:: AVAILABLE DATA

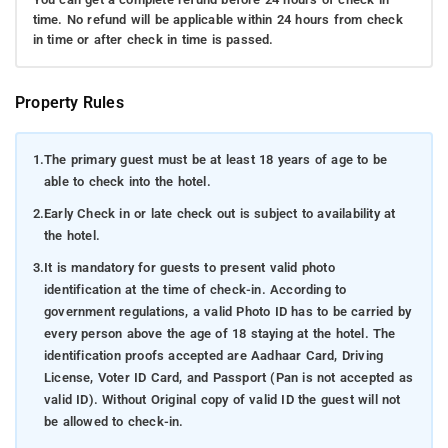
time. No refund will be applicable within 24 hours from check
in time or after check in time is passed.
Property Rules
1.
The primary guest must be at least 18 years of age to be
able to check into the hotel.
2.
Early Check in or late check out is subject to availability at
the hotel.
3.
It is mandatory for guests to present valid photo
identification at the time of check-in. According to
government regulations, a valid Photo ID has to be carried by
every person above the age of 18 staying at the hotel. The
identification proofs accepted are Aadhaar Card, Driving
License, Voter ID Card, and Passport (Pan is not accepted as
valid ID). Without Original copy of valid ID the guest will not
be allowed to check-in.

::::

▸ **WHAT THE TASK ASKS**: Drop the pictures; repeat each entry above exactly.

▸ **SOLUTION TO THE PROBLEM**:
time. No refund will be applicable within 24 hours from check
in time or after check in time is passed.
Property Rules
1.
The primary guest must be at least 18 years of age to be
able to check into the hotel.
2.
Early Check in or late check out is subject to availability at
the hotel.
3.
It is mandatory for guests to present valid photo
identification at the time of check-in. According to
government regulations, a valid Photo ID has to be carried by
every person above the age of 18 staying at the hotel. The
identification proofs accepted are Aadhaar Card, Driving
License, Voter ID Card, and Passport (Pan is not accepted as
valid ID). Without Original copy of valid ID the guest will not
be allowed to check-in.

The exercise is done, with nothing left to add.